While Herodotus may be correct that, “The end is not obvious at the beginning,” with Bodrum’s ever-robust tourism industry, thriving cultural scene and expanding real estate market, it hardly feels like the end for the Turkish town but rather the beginning.
Homes in Bodrum
Although a comparatively small market, Bodrum real estate caters to a diversity of budgets and tastes, from more affordable apartments to high-end villas to land plots for development.
An expansive and largely elevated coastline means many homes are positioned with exceptional ocean views. To ensure this, planning regulations for the Bodrum peninsula restrict development heights to no greater than two stories, says Sadiku, adding, “This limits supply and results in increased demand.”
As a result of the recent surge in popularity and the rising presence of investors, a significant portion of the luxury market consists of newly developed homes.
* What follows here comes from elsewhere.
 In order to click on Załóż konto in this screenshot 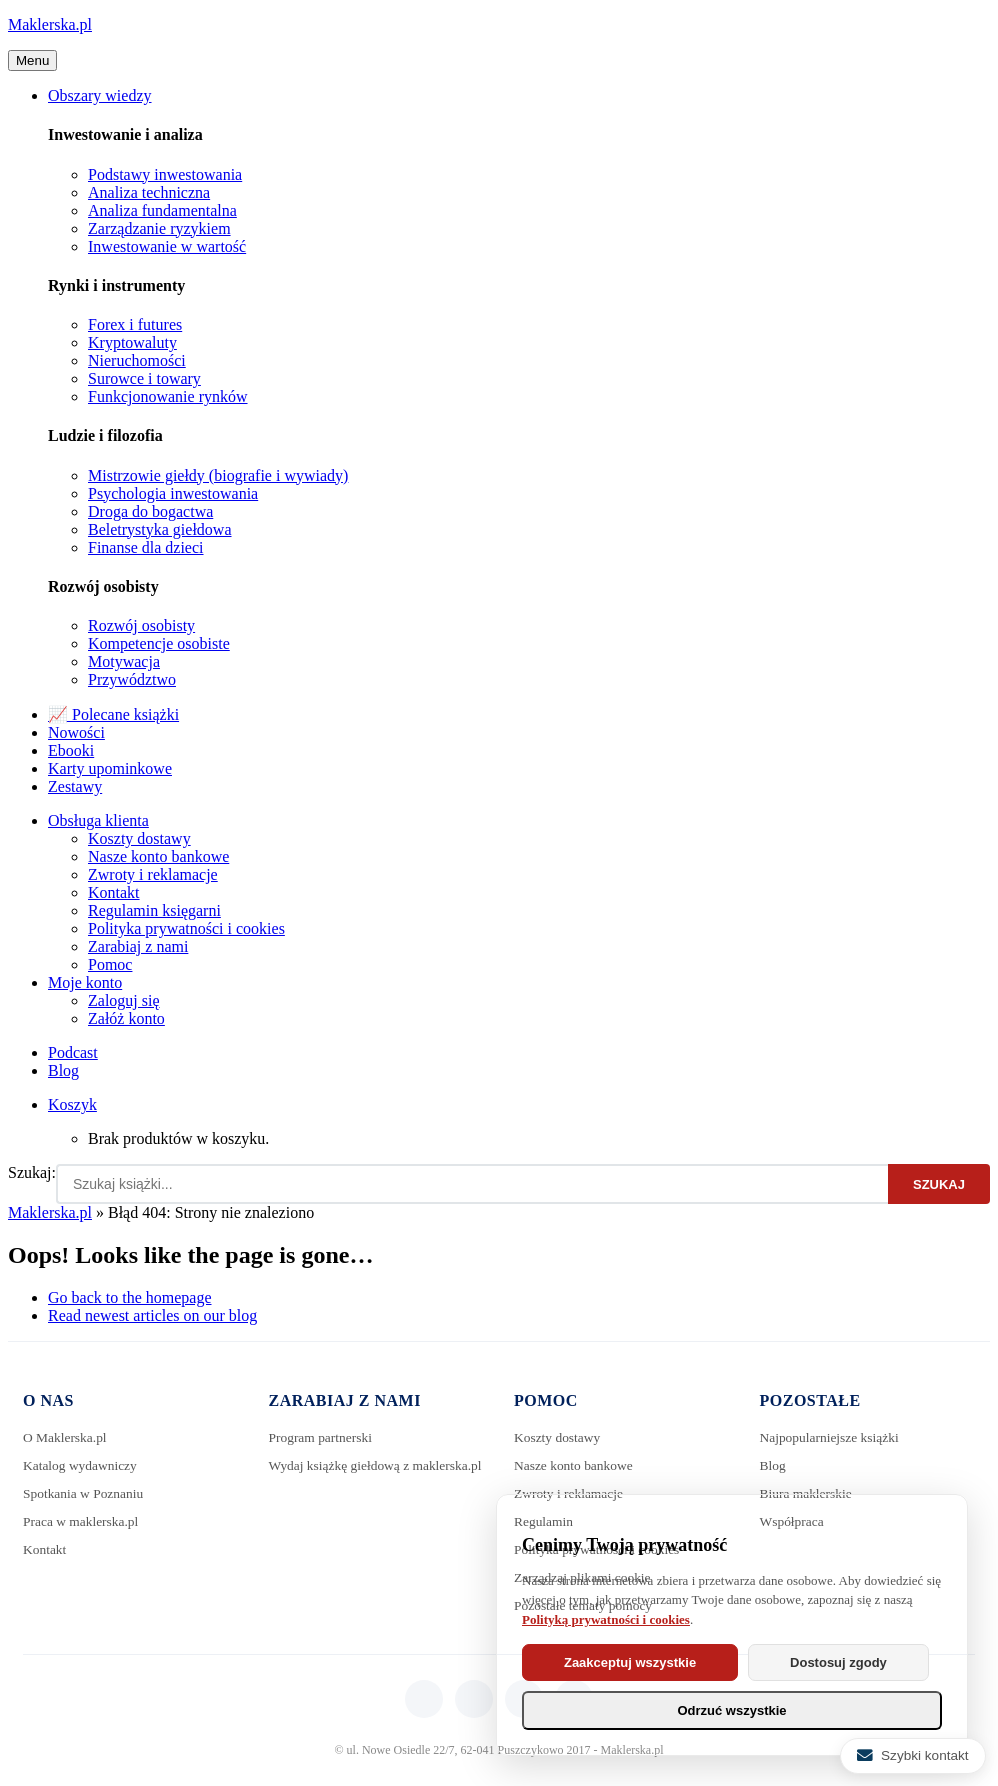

These new construction homes often follow modern designs with clean lines, open-concept floor plans and sleek exteriors. Common amenities include spacious balconies, retractable walls of glass and swimming pools.
Driven by the desire for residences with the resort lifestyle, many new luxury villa communities offer hotel amenities and facilities including on-site restaurants, spas and sea-taxi services.
Prices in Bodrum
“Prices in Bodrum can vary widely depending on the location, size and property type. Seafront properties and luxury villas in sought-after areas like Yalikavak, Gümüşlük and Türkbükü command premium prices,” says Sadiku.
According to statistics by the Turkish Statistical Institute, the average property price in Bodrum in 2021 was around $490 per square foot.
Over the last decade, property values have increased dramatically, with the total valuation of the real estate transactions in Bodrum rising from $892 million in 2010 to over $2.1 billion in 2020.
Vibes in Bodrum
While the comparison to other popular seaside resort towns in Europe is apt, it is not absolute. Bodrum possesses a distinguished charm thanks to its traditional architecture and ancient ruins. Most notable of these ruins is the Mausoleum at Halicarnassus, one of the Seven Wonders of the Ancient World, which was completed in 350 B.C.
As its status as a luxury destination continues to grow so, too, has Bodrum’s reputation for yachting. The Yalikavak Marina, winner of the 2018 Yacht Harbor Association’s Gold Award, hosts superyachts up to 140 meters long from all over the world.
Lined with shops and cafes, the marina houses more than just boats—luxury shopping includes storefronts for Louis Vuitton, Gucci and Dior.
Bodrum’s nightlife is vibrant and popular, with numerous bars and clubs, including beachfront venues.
The Milas-Bodrum Airport is located 36 kilometers northeast of town. Direct flights from major European cities are available, such as a four-hour venture from London and three hours from Berlin. Istanbul is just over an hour away by plane.
Dotted about in the Aegean Sea off of Bodrum’s coast are a number of islands, including the Greek island of Kos which resides 25 kilometers south.